On Thursday 12 March 2020, Kelly Jones, his Stereophonics bandmates and their crew gathered in front of a television screen to watch the prime minister address the nation. “That was the first day Boris Johnson went on telly with those scientist guys, and they said: ‘Nothing’s closing down. Everything continues as it is,’” recalls Jones from his studio in London. The announcement was met with relief, as it meant the band were clear to go ahead with a pair of headline shows at Cardiff’s Motorpoint Arena that weekend.
It was only after the gigs were done that Jones, who doesn’t use social media, realised he’d inadvertently found himself at the centre of a national controversy. “I got back to my house in Wales and someone said: ‘Piers Morgan’s been having a right pop at you, hasn’t he?’” he remembers. “I didn’t know what they meant, because I knew Lewis Capaldi was doing shows, and the West End was still running.”

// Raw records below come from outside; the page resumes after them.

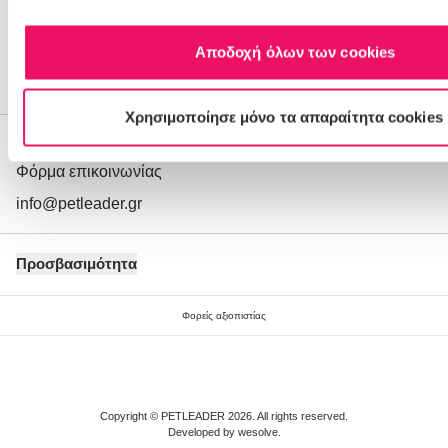
Όροι χρήσης
Αποδοχή όλων των cookies
Προσωπικά Δεδομένα
Ποιοι είμαστε
Χρησιμοποίησε μόνο τα απαραίτητα cookies
Εξυπηρέτηση Πελατών
Φόρμα επικοινωνίας
info@petleader.gr
Προσβασιμότητα
Φορείς αξιοπιστίας
Copyright © PETLEADER 2026. All rights reserved.
Developed by
wesolve
.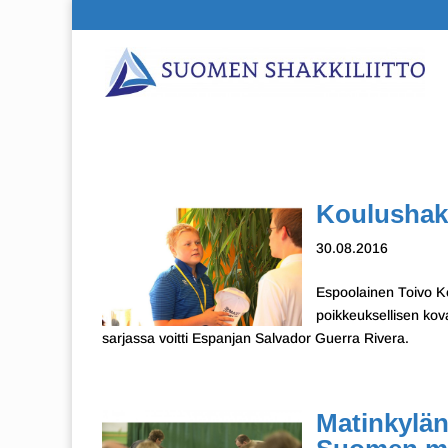
Koulushaki
30.08.2016
Espoolainen Toivo Kei
poikkeuksellisen kov
sarjassa voitti Espanjan Salvador Guerra Rivera.
Matinkylän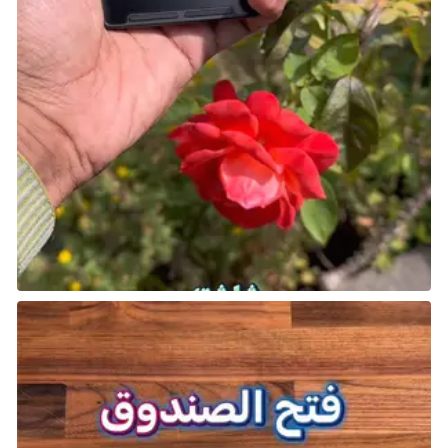
مع طرق جديدة للعب والتواصل مع اللاعبين، Nintendo
Switch 2 سيصل بتاريخ 5 يونيو. قدم بث Nintendo Direct
العديد من مزايا تفاصيل الجهاز والنظام والألعاب القادمة
على Nintendo Switch 2 من Nintendo والشركاء الناشرين.
شارك هذه الصفحة عبر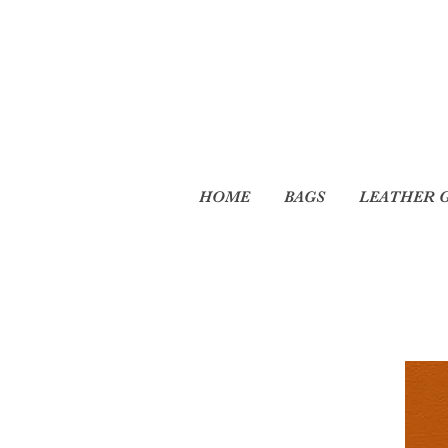
HOME
BAGS
LEATHER 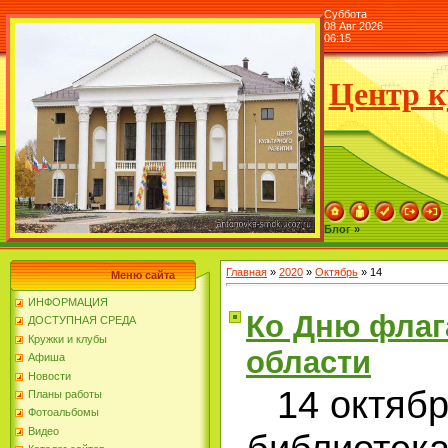
Суббота
08 Авг 2026
06:15
Центр к
Блог »
Главная
»
2020
»
Октябрь
»
14
Меню сайта
ИНФОРМАЦИЯ
Ко Дню флаг
ДОСТУПНАЯ СРЕДА
Кружки и клубы
области
Афиша
Новости
14 октябр
Планы работы
Фотоальбомы
Видео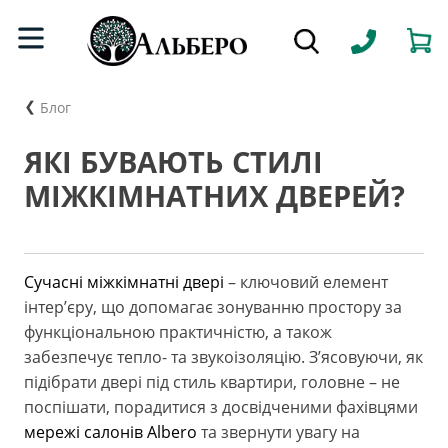
Блог
ЯКІ БУВАЮТЬ СТИЛІ
МІЖКІМНАТНИХ ДВЕРЕЙ?
Сучасні міжкімнатні двері
– ключовий елемент
інтер’єру, що допомагає зонуванню простору за
функціональною практичністю, а також
забезпечує тепло- та звукоізоляцію. З’ясовуючи, як
підібрати двері під стиль квартири, головне – не
поспішати, порадитися з досвідченими фахівцями
мережі салонів Albero
та звернути увагу на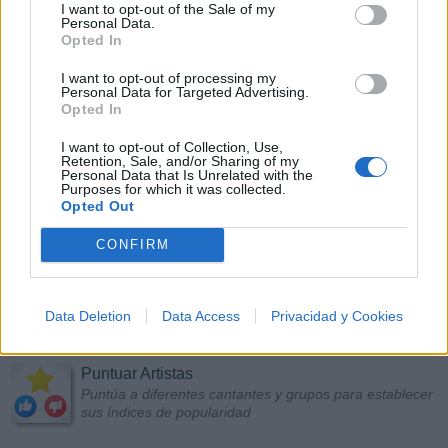
I want to opt-out of the Sale of my
Personal Data.
Opted In
I want to opt-out of processing my
Personal Data for Targeted Advertising.
Opted In
I want to opt-out of Collection, Use,
Retention, Sale, and/or Sharing of my
Personal Data that Is Unrelated with the
Purposes for which it was collected.
Opted Out
CONFIRM
Data Deletion
Data Access
Privacidad y Cookies
Más Música
Puntuar Artistas
Puntúa a diferentes cantantes y grupos para establecer
sus índices de popularidad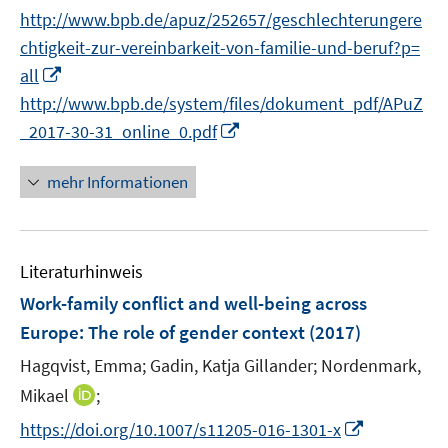
e
n
t
http://www.bpb.de/apuz/252657/geschlechterungere
ö
r
n
e
f
chtigkeit-zur-vereinbarkeit-von-familie-und-beruf?p=
ö
e
r
f
I
f
all
u
ö
n
n
f
http://www.bpb.de/system/files/dokument_pdf/APuZ
e
f
e
n
n
m
I
f
_2017-30-31_online_0.pdf
n
e
e
F
n
n
u
n
e
n
e
mehr Informationen
e
n
e
n
m
s
u
F
t
e
e
Literaturhinweis
e
m
n
r
F
Work-family conflict and well-being across
s
ö
e
Europe
:
The role of gender context
(2017)
t
f
n
e
Hagqvist, Emma;
Gadin, Katja Gillander;
Nordenmark,
f
s
r
n
t
I
Mikael
;
ö
e
e
n
I
https://doi.org/10.1007/s11205-016-1301-x
f
n
r
n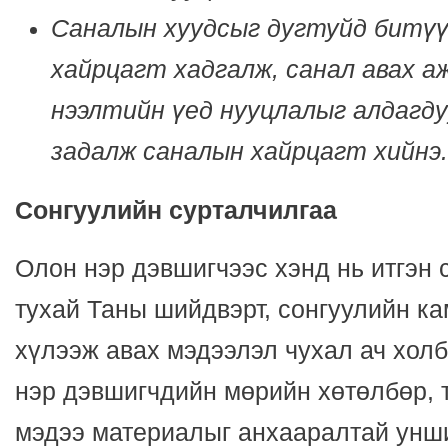
Саналын хуудсыг дугтуйд битү
хайрцагт хадгалж, санал авах 
нээлтийн үед нууцлалыг алдагду
задалж саналын хайрцагт хийнэ.
Сонгуулийн сурталчилгаа
Олон нэр дэвшигчээс хэнд нь итгэн 
тухай Таны шийдвэрт, сонгуулийн к
хүлээж авах мэдээлэл чухал ач холб
нэр дэвшигчдийн мөрийн хөтөлбөр, 
мэдээ материалыг анхааралтай унш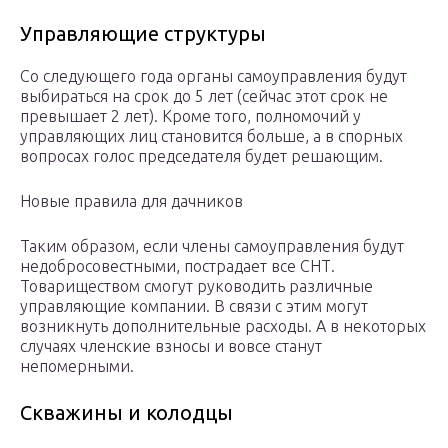
Управляющие структуры
Со следующего года органы самоуправления будут
выбираться на срок до 5 лет (сейчас этот срок не
превышает 2 лет). Кроме того, полномочий у
управляющих лиц становится больше, а в спорных
вопросах голос председателя будет решающим.
Новые правила для дачников
Таким образом, если члены самоуправления будут
недобросовестными, пострадает все СНТ.
Товариществом смогут руководить различные
управляющие компании. В связи с этим могут
возникнуть дополнительные расходы. А в некоторых
случаях членские взносы и вовсе станут
непомерными.
Скважины и колодцы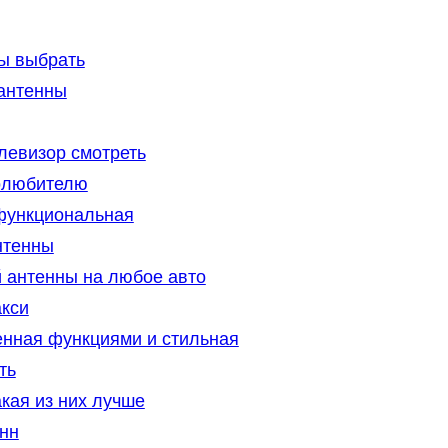
ы выбрать
антенны
елевизор смотреть
иолюбителю
 функциональная
нтенны
 антенны на любое авто
акси
енная функциями и стильная
ть
кая из них лучше
нн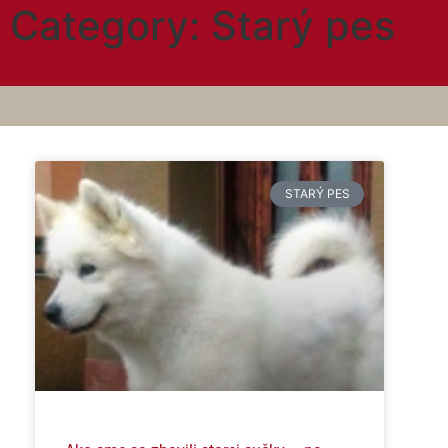
Category: Starý pes
STARÝ PES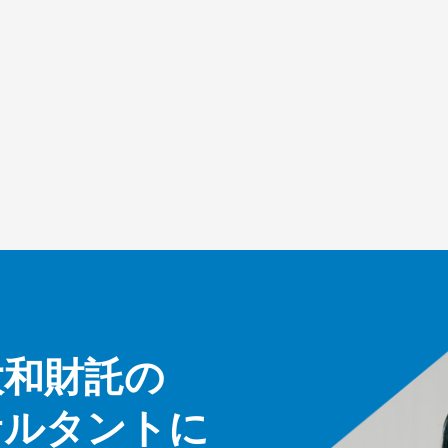
大和財託の
サルタントに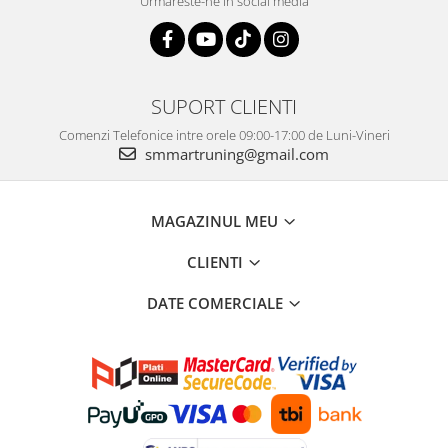
Urmareste-ne in social media
SUPORT CLIENTI
Comenzi Telefonice intre orele 09:00-17:00 de Luni-Vineri
smmartruning@gmail.com
MAGAZINUL MEU
CLIENTI
DATE COMERCIALE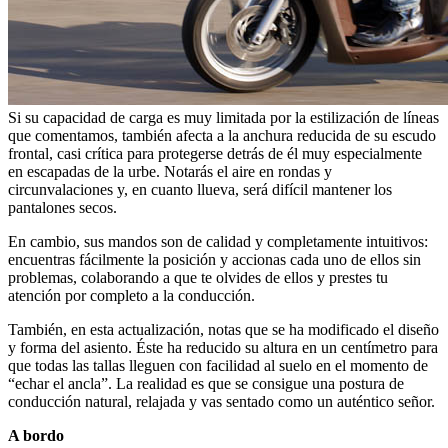
Si su capacidad de carga es muy limitada por la estilización de líneas
que comentamos, también afecta a la anchura reducida de su escudo
frontal, casi crítica para protegerse detrás de él muy especialmente
en escapadas de la urbe. Notarás el aire en rondas y
circunvalaciones y, en cuanto llueva, será difícil mantener los
pantalones secos.
En cambio, sus mandos son de calidad y completamente intuitivos:
encuentras fácilmente la posición y accionas cada uno de ellos sin
problemas, colaborando a que te olvides de ellos y prestes tu
atención por completo a la conducción.
También, en esta actualización, notas que se ha modificado el diseño
y forma del asiento. Éste ha reducido su altura en un centímetro para
que todas las tallas lleguen con facilidad al suelo en el momento de
“echar el ancla”. La realidad es que se consigue una postura de
conducción natural, relajada y vas sentado como un auténtico señor.
A bordo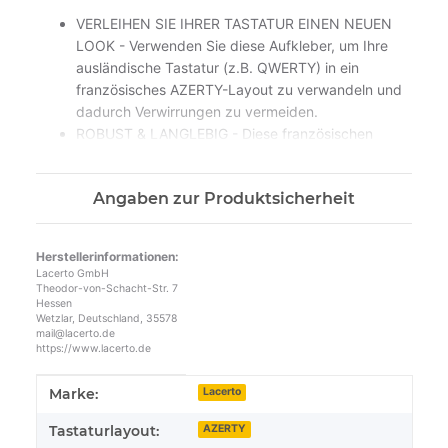
VERLEIHEN SIE IHRER TASTATUR EINEN NEUEN
LOOK - Verwenden Sie diese Aufkleber, um Ihre
ausländische Tastatur (z.B. QWERTY) in ein
französisches AZERTY-Layout zu verwandeln und
dadurch Verwirrungen zu vermeiden.
ROBUST & LANGLEBIG - Diese französischen
Tastaturaufkleber sind zum Schutz vor Kratzern
und UV-Schäden mit einer Laminatbeschichtung
Angaben zur Produktsicherheit
versehen, die die Abnutzung durch starken
Gebrauch effektiv verhindert.
STARKER KLEBER - Sie verfügen außerdem über
Herstellerinformationen:
eine starke Klebefläche, die extrem gut auf der
Lacerto GmbH
Oberfläche Ihrer Tastatur haftet und sich nicht
Theodor-von-Schacht-Str. 7
Hessen
versehentlich von selbst löst.
Wetzlar, Deutschland, 35578
WÄHLEN SIE DIE RICHTIGE GRÖSSE - Wählen
mail@lacerto.de
https://www.lacerto.de
Sie die Aufklebergröße 14x14 mm für gängige
Modelle mit Tastengröße ab 15x15 mm.
Produkteigenschaft
Wert
Marke:
Lacerto
MADE IN GERMANY - Neben einer hochwertigen
Qualität stehen wir auch für eine kompetente
Tastaturlayout:
AZERTY
Beratung. Setzen Sie sich mit uns in Verbindung.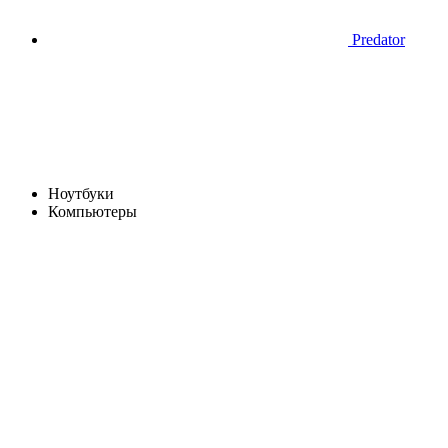
Predator
Ноутбуки
Компьютеры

That same weekend, Premier League fixtures were suspended, as was Wales’s Six Nations rugby match against Scotland, but Jones says even with hindsight he has no regrets about pressing on with his band’s performances. “I stand by what we did,” he says, matter-of-factly. “We followed the advice. I had my own family there, including my parents, my pregnant wife and my five-year-old. If we upset people, we upset people, but we followed the guidelines at the time.”